Find the string "trop" in the data, then copy every line where it is found.

Dataset entries

┌──

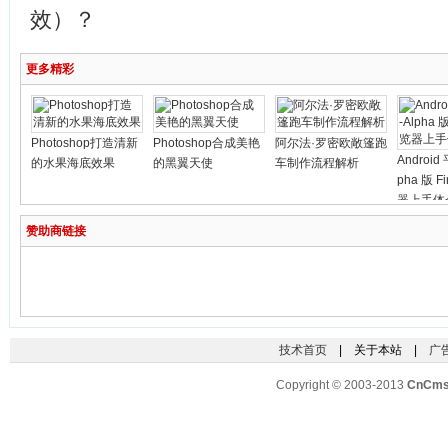
效）？
更多精彩
Photoshop打造清新
Photoshop合成美艳
阿尔法·罗密欧敞篷跑
Android 
的水果海底效果
的黑翼天使
车制作流程解析
pha 版 F
器上手体
赞助商链接
技术首页
| 关于本站 |
广
Copyright © 2003-2013
CnCm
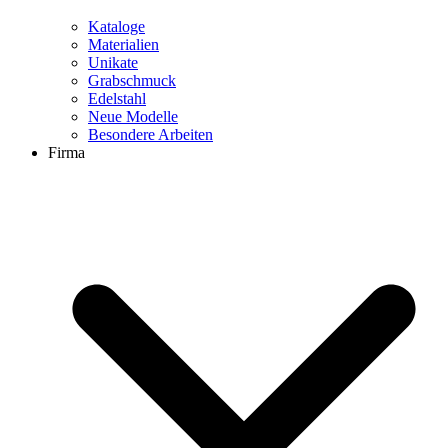
Kataloge
Materialien
Unikate
Grabschmuck
Edelstahl
Neue Modelle
Besondere Arbeiten
Firma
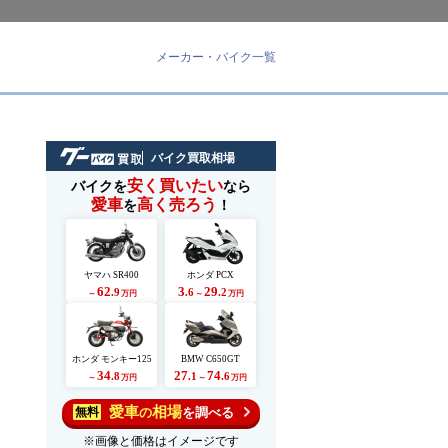
メーカー・バイク一覧
バイク買取相場
安く買いたい
バイクを
なら
愛車
高く売ろう
を
！
ま
ヤマハ SR400
ホンダ PCX
62
3
29
.9
.6
.2
～
万円
～
万円
ホンダ モンキー125
BMW C650GT
34
27
74
.8
.1
.6
～
万円
～
万円
愛車
相場
の
を調べる
無料
※画像と価格はイメージです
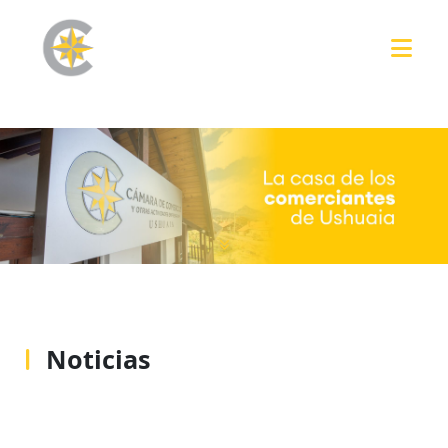
Noticias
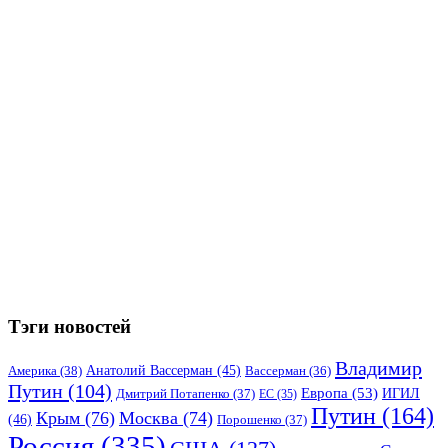
Тэги новостей
Владимир
Анатолий Вассерман
(45)
Америка
(38)
Вассерман
(36)
Путин
(104)
Европа
(53)
ИГИЛ
Дмитрий Потапенко
(37)
ЕС
(35)
Путин
(164)
Крым
(76)
Москва
(74)
(46)
Порошенко
(37)
Россия
(335)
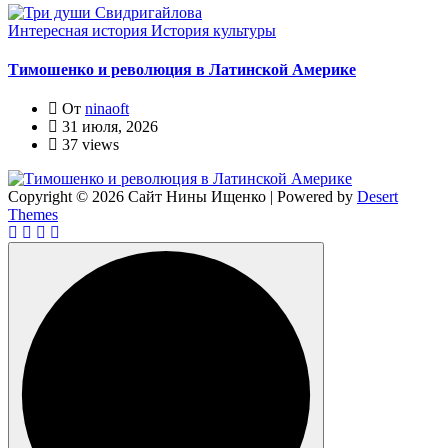
Интересная история
История культуры
Тимошенко и революция в Латинской Америке
От
ninaoft
31 июля, 2026
37 views
Copyright © 2026 Сайт Нины Ищенко | Powered by
Desert
Themes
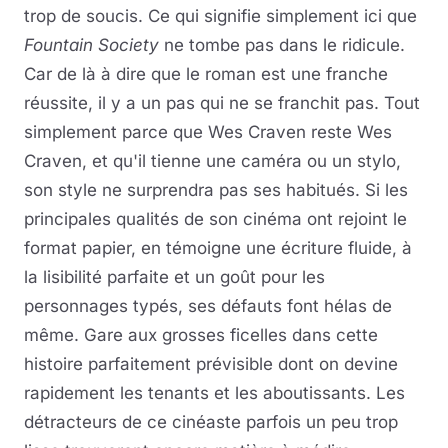
trop de soucis. Ce qui signifie simplement ici que
Fountain Society
ne tombe pas dans le ridicule.
Car de là à dire que le roman est une franche
réussite, il y a un pas qui ne se franchit pas. Tout
simplement parce que Wes Craven reste Wes
Craven, et qu'il tienne une caméra ou un stylo,
son style ne surprendra pas ses habitués. Si les
principales qualités de son cinéma ont rejoint le
format papier, en témoigne une écriture fluide, à
la lisibilité parfaite et un goût pour les
personnages typés, ses défauts font hélas de
même. Gare aux grosses ficelles dans cette
histoire parfaitement prévisible dont on devine
rapidement les tenants et les aboutissants. Les
détracteurs de ce cinéaste parfois un peu trop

└──

• _Task answer_
trop de soucis. Ce qui signifie simplement ici que
détracteurs de ce cinéaste parfois un peu trop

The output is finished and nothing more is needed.